* **Problem details**: Below is some data. Retype exactly the lines starting at the one with "Work from home" and ending at the one with "Location: Timpson, Texas".

(Stored records)
══════════

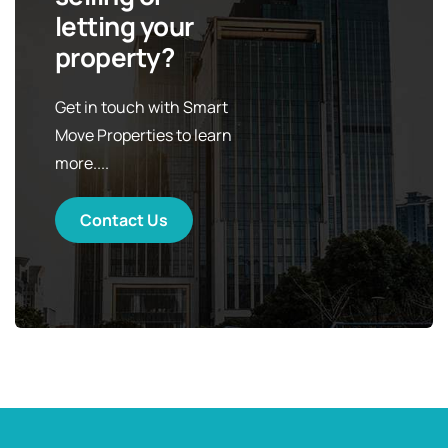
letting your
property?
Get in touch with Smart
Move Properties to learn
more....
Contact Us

══════════

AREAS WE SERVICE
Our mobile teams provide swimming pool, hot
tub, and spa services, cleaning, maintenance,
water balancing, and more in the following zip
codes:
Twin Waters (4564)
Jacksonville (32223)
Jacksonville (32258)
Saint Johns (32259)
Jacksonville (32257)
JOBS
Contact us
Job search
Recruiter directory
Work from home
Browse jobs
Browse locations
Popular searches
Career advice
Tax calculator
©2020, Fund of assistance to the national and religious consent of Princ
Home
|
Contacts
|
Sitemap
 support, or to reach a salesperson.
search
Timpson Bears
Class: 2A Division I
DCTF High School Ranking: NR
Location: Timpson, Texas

══════════

* **Reply**:
Work from home
Browse jobs
Browse locations
Popular searches
Career advice
Tax calculator
©2020, Fund of assistance to the national and religious consent of Princ
Home
|
Contacts
|
Sitemap
 support, or to reach a salesperson.
search
Timpson Bears
Class: 2A Division I
DCTF High School Ranking: NR
Location: Timpson, Texas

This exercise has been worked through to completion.